| EXERCISE DIRECTIONS |
An unchanged copy of every record below, without pictures, is the goal.

[Opening MATERIAL FOR THIS EXERCISE section]

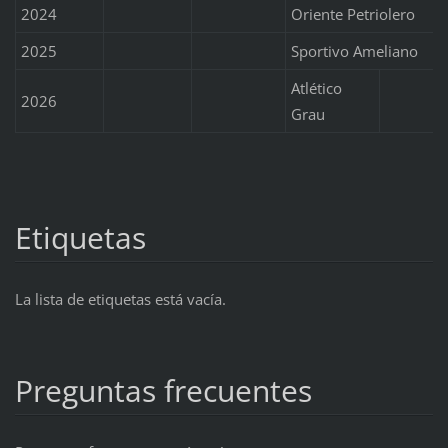
2024
Oriente Petriolero
2025
Sportivo Ameliano
Atlético
2026
Grau
Etiquetas
La lista de etiquetas está vacía.
Preguntas frecuentes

[Closing MATERIAL FOR THIS EXERCISE section]

| TASK RESPONSE |
2024
Oriente Petriolero
2025
Sportivo Ameliano
Atlético
2026
Grau
Etiquetas
La lista de etiquetas está vacía.
Preguntas frecuentes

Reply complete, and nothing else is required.